Susana Gisbert | EPDALa Navidad es tiempo de recuerdos, sin duda. Sobre todo, cuando, como me ocurre este año, las sillas vacías son recientes y la herida de su ausencia está aún en carne viva. Pero esas heridas, como todas, han de cicatrizar para seguir adelante, y parte del tratamiento son los recuerdos. Aunque pueda no parecerlo.
Este año hice pasteles de boniato, una tradición navideña en mi familia como en tantas otras. Recuerdo muchas navidades de mi vida viendo a mi madre y a mi tía preparar aquellos pastelitos que, en honor a la verdad, a mi no me hacían mucha gracia, sobre todo si los comparaba con el inefable turrón de chocolate que endulzó mi infancia y era la única concesión permitida por aquel entonces al turrón duro y al blando, los únicos turrones “de verdad”. Pero me gustaba aquella escena que se convirtió en un símbolo de estas fiestas
El tiempo pasó y llegó un día en que ni mi madre ni mi tía estaban en condiciones de hacer los pastelitos, así que fueron mi hermana y mi prima quienes trataron de tomar el testigo. No estivo mal, pero el verdadero relevo llegó con mi hija menor que, en cuanto pudo, se hizo cargo de esta tradición navideña heredada de sus abuelas.
Mi madre saboreaba los pastelitos hechos por su nieta con una doble ración de ilusión hasta que este año ya no ha podido hacerlo. Si hubiera estado aquí, no hubiera dado crédito al hecho de que su hija pequeña, esa que no se acercaba a la cocina ni por casualidad, fuera la que, a las sabias órdenes de su propia hija, su nieta, hubiera elaborado los pastelitos. Unos pastelitos que, a decir de la familia, sabían mejor que nunca. Y es que es posible que el sabor de las lágrimas les diese un gusto especial.
Pero no solo de dulce vive la Navidad. También comimos, antes de los pasteles, nuestro cocido navideño, como siempre hicimos.

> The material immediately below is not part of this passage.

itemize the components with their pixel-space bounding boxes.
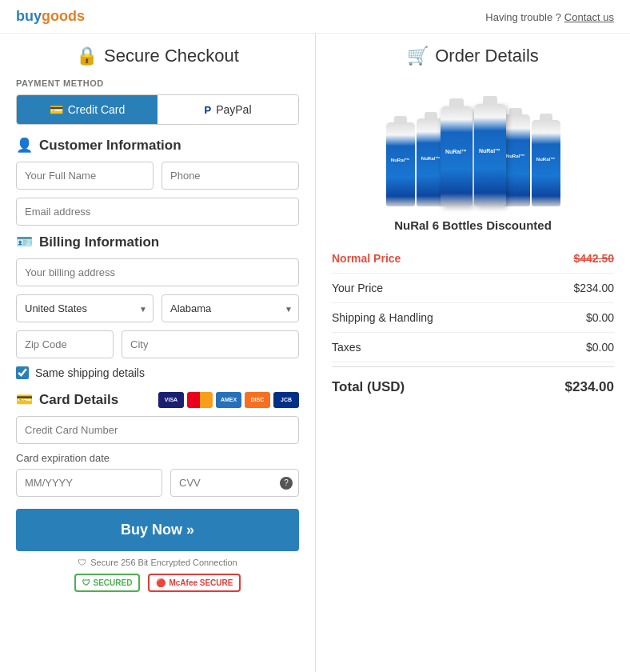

Y, aunque ahí no tuve nada que ver -mi hija pequeña si, que esa se mete en todo-, estoy segura de que también debía su sabor especial a las lágrimas. Porque también en nuestro puchero se notaba la ausencia de quien cada año contribuía a hacerlo junto a mi prima, la depositaria de la receta y de la tradición.
Ahora las heridas están más cerca de cicatrizar, aunque aun les quede tratamiento. Un tratamiento hecho de pasteles de boniato, de cocido y, sobre todo, de recuerdos. Porque quienes se fueron siguen viviendo en ellos. Y no solo en Navidad.